### Exercise objective
Word for word, and without a single picture, repeat the entries.

### Data provided
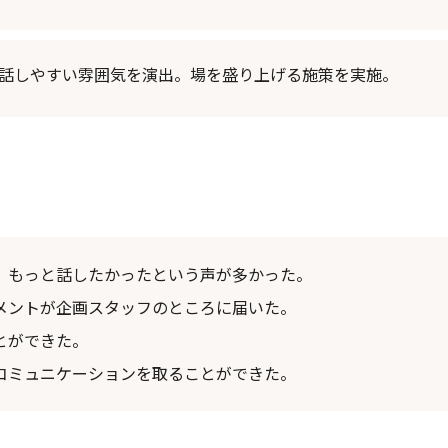
話しやすい雰囲気を演出。場を盛り上げる施策を実施。
、もっと話したかったという声が多かった。
メントが企画スタッフのところに届いた。
とができた。
コミュニケーションを取ることができた。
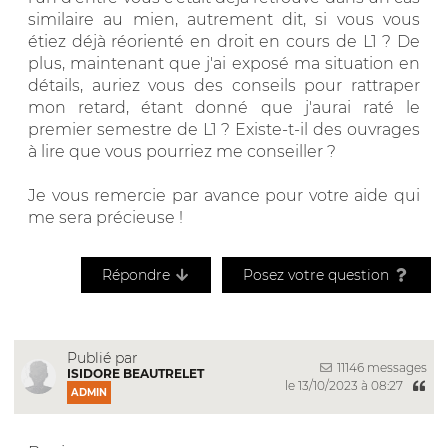
similaire au mien, autrement dit, si vous vous
étiez déjà réorienté en droit en cours de L1 ? De
plus, maintenant que j'ai exposé ma situation en
détails, auriez vous des conseils pour rattraper
mon retard, étant donné que j'aurai raté le
premier semestre de L1 ? Existe-t-il des ouvrages
à lire que vous pourriez me conseiller ?
Je vous remercie par avance pour votre aide qui
me sera précieuse !
Répondre
Posez votre question
Publié par
11146 messages
ISIDORE BEAUTRELET
le 13/10/2023 à 08:27
ADMIN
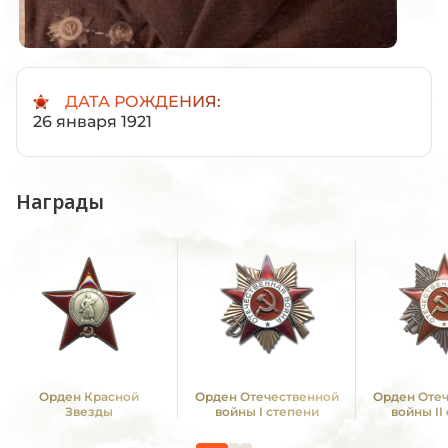
ДАТА РОЖДЕНИЯ:
26 января 1921
Награды
Орден Красной
Орден Отечественной
Орден Оте
Звезды
войны I степени
войны II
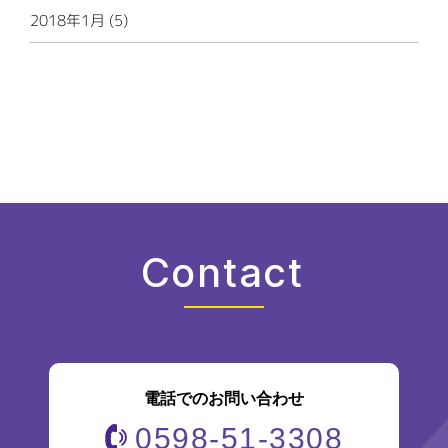
2018年1月 (5)
Contact
電話でのお問い合わせ
0598-51-3308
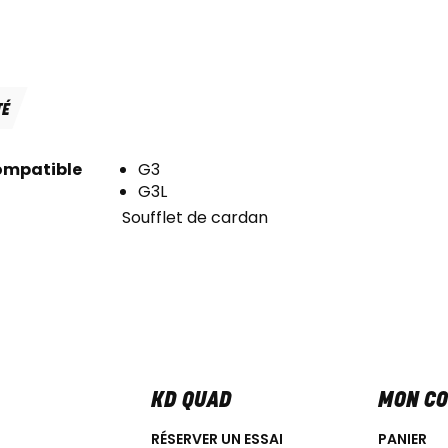
TÉ
ompatible
G3
G3L
Soufflet de cardan
KD QUAD
MON C
RÉSERVER UN ESSAI
PANIER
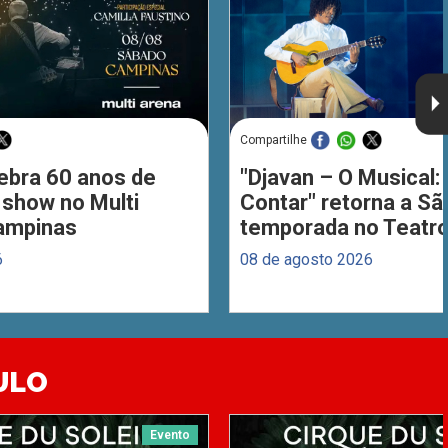
Compartilhe
ebra 60 anos de
"Djavan – O Musical: 
 show no Multi
Contar" retorna a S
ampinas
temporada no Teatro
6
08 de agosto 2026
ULO
Evento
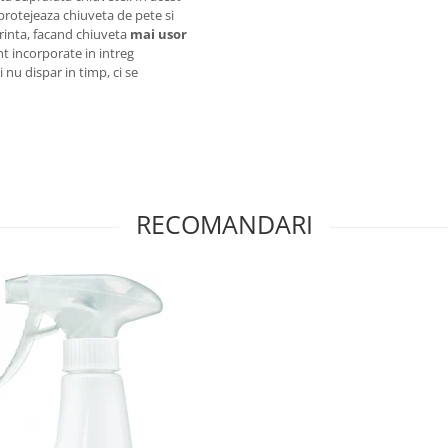
 protejeaza chiuveta de pete si
urinta, facand chiuveta
mai usor
nt incorporate in intreg
i nu dispar in timp, ci se
RECOMANDARI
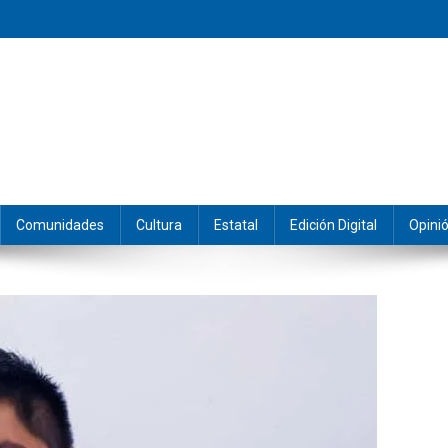
eramos y producimos la información.
Comunidades
Cultura
Estatal
Edición Digital
Opini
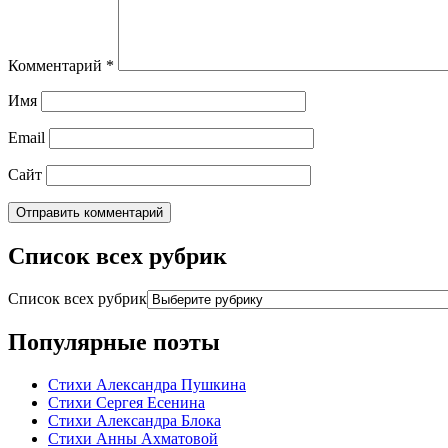
Комментарий
*
Имя
Email
Сайт
Список всех рубрик
Список всех рубрик
Популярные поэты
Стихи Александра Пушкина
Стихи Сергея Есенина
Стихи Александра Блока
Стихи Анны Ахматовой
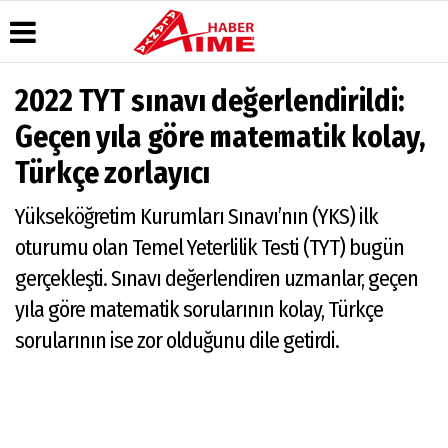
2022 TYT sınavı değerlendirildi:
Üye Paneli
Hava
Köşe
AlanyaTime
Geçen yıla göre matematik kolay,
Durumu
Yazarları
TV
Haber
Türkçe zorlayıcı
Arşivi
Gazete
Video
Moovit
Manşetleri
Galeri
Dergi
Alanya-
Yükseköğretim Kurumları Sınavı’nın (YKS) ilk
Arşivi
Anketler
Foto
Gazipaşa
Galeri
& Antalya
Günün
Biyografiler
oturumu olan Temel Yeterlilik Testi (TYT) bugün
Canlı Uçak
Haberleri
Seyir
gerçekleşti. Sınavı değerlendiren uzmanlar, geçen
Takip
yıla göre matematik sorularının kolay, Türkçe
Künye
sorularının ise zor olduğunu dile getirdi.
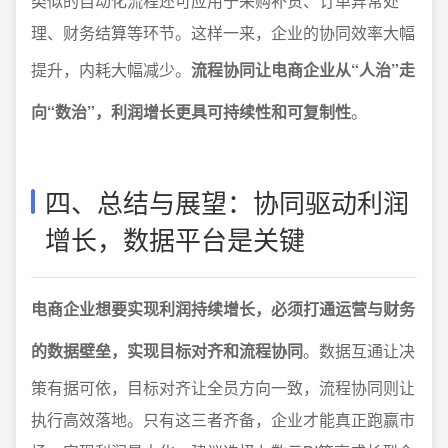
类似的自动化流程还可应用于采购补货、订单异常处
理、财务结算等环节。这样一来，企业的协同效率大幅
提升，内耗大幅减少。
流程协同让电商企业从“人治”走
向“数治”，利润增长更具可持续性和可复制性
。
四、总结与展望：协同驱动利润
增长，数据平台是关键
电商企业想要实现利润持续增长，必须打通运营与财务
的数据壁垒，实现目标对齐和流程协同
。数据互通让决
策有据可依，目标对齐让全员方向一致，流程协同则让
执行高效落地。只有这三者齐备，企业才能真正跑赢市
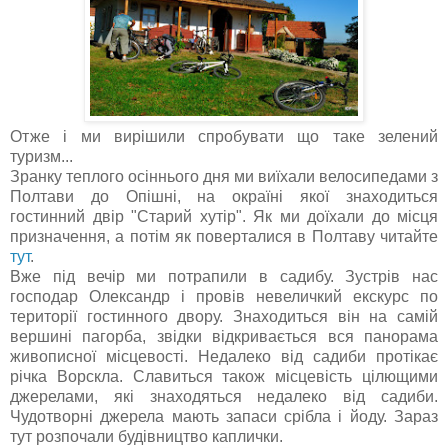
Отже і ми вирішили спробувати що таке зелений
туризм...
Зранку теплого осіннього дня ми виїхали велосипедами з
Полтави до Опішні, на окраїні якої знаходиться
гостинний двір "Старий хутір". Як ми доїхали до місця
призначення, а потім як поверталися в Полтаву читайте
тут
.
Вже під вечір ми потрапили в садибу. Зустрів нас
господар Олександр і провів невеличкий екскурс по
території гостинного двору. Знаходиться він на самій
вершині пагорба, звідки відкривається вся панорама
живописної місцевості. Недалеко від садиби протікає
річка Ворскла. Славиться також місцевість цілющими
джерелами, які знаходяться недалеко від садиби.
Чудотворні джерела мають запаси срібла і йоду. Зараз
тут розпочали будівництво каплички.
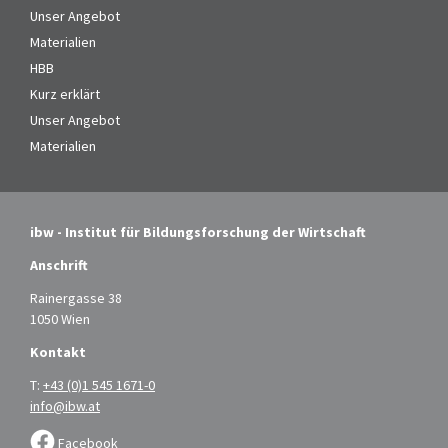
Unser Angebot
Materialien
HBB
Kurz erklärt
Unser Angebot
Materialien
ibw - Institut für Bildungsforschung der Wirtschaft
Anschrift
Rainergasse 38
1050 Wien
Kontakt
T:
+43 (0)1 545 1671-0
info@ibw.at
Facebook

### Output of the exercise
話しやすい雰囲気を演出。場を盛り上げる施策を実施。
、もっと話したかったという声が多かった。
メントが企画スタッフのところに届いた。
とができた。
コミュニケーションを取ることができた。
similaire au mien, autrement dit, si vous vous
étiez déjà réorienté en droit en cours de L1 ? De
plus, maintenant que j'ai exposé ma situation en
détails, auriez vous des conseils pour rattraper
mon retard, étant donné que j'aurai raté le
premier semestre de L1 ? Existe-t-il des ouvrages
à lire que vous pourriez me conseiller ?
Je vous remercie par avance pour votre aide qui
me sera précieuse !
Répondre
Posez votre question
Publié par
11146 messages
ISIDORE BEAUTRELET
le 13/10/2023 à 08:27
ADMIN
ДАТА РОЖДЕНИЯ:
26 января 1921
Награды
Орден Красной
Орден Отечественной
Орден Оте
Звезды
войны I степени
войны II
2018年1月 (5)
Contact
電話でのお問い合わせ
0598-51-3308
TÉ
ompatible
G3
G3L
Soufflet de cardan
KD QUAD
MON C
RÉSERVER UN ESSAI
PANIER
Compartilhe
ebra 60 anos de
"Djavan – O Musical: 
 show no Multi
Contar" retorna a S
ampinas
temporada no Teatro
6
08 de agosto 2026
ULO
Evento
 protejeaza chiuveta de pete si
urinta, facand chiuveta
mai usor
nt incorporate in intreg
i nu dispar in timp, ci se
RECOMANDARI
eramos y producimos la información.
Comunidades
Cultura
Estatal
Edición Digital
Opini
Комментарий
*
Имя
Email
Сайт
Список всех рубрик
Список всех рубрик
Популярные поэты
Стихи Александра Пушкина
Стихи Сергея Есенина
Стихи Александра Блока
Стихи Анны Ахматовой
2022 TYT sınavı değerlendirildi:
Üye Paneli
Hava
Köşe
AlanyaTime
Geçen yıla göre matematik kolay,
Durumu
Yazarları
TV
Haber
Türkçe zorlayıcı
Arşivi
Gazete
Video
Moovit
Manşetleri
Galeri
Dergi
Alanya-
Yükseköğretim Kurumları Sınavı’nın (YKS) ilk
Arşivi
Anketler
Foto
Gazipaşa
Galeri
& Antalya
Günün
Biyografiler
oturumu olan Temel Yeterlilik Testi (TYT) bugün
Canlı Uçak
Haberleri
Seyir
gerçekleşti. Sınavı değerlendiren uzmanlar, geçen
Takip
yıla göre matematik sorularının kolay, Türkçe
Künye
sorularının ise zor olduğunu dile getirdi.
类似的自动化流程还可应用于采购补货、订单异常处
理、财务结算等环节。这样一来，企业的协同效率大幅
提升，内耗大幅减少。
流程协同让电商企业从“人治”走
向“数治”，利润增长更具可持续性和可复制性
。
四、总结与展望：协同驱动利润
增长，数据平台是关键
电商企业想要实现利润持续增长，必须打通运营与财务
的数据壁垒，实现目标对齐和流程协同
。数据互通让决
策有据可依，目标对齐让全员方向一致，流程协同则让
执行高效落地。只有这三者齐备，企业才能真正跑赢市
Отже і ми вирішили спробувати що таке зелений
туризм...
Зранку теплого осіннього дня ми виїхали велосипедами з
Полтави до Опішні, на окраїні якої знаходиться
гостинний двір "Старий хутір". Як ми доїхали до місця
призначення, а потім як поверталися в Полтаву читайте
тут
.
Вже під вечір ми потрапили в садибу. Зустрів нас
господар Олександр і провів невеличкий екскурс по
території гостинного двору. Знаходиться він на самій
вершині пагорба, звідки відкривається вся панорама
живописної місцевості. Недалеко від садиби протікає
річка Ворскла. Славиться також місцевість цілющими
джерелами, які знаходяться недалеко від садиби.
Чудотворні джерела мають запаси срібла і йоду. Зараз
тут розпочали будівництво каплички.
Unser Angebot
Materialien
HBB
Kurz erklärt
Unser Angebot
Materialien
ibw - Institut für Bildungsforschung der Wirtschaft
Anschrift
Rainergasse 38
1050 Wien
Kontakt
T:
+43 (0)1 545 1671-0
info@ibw.at
Facebook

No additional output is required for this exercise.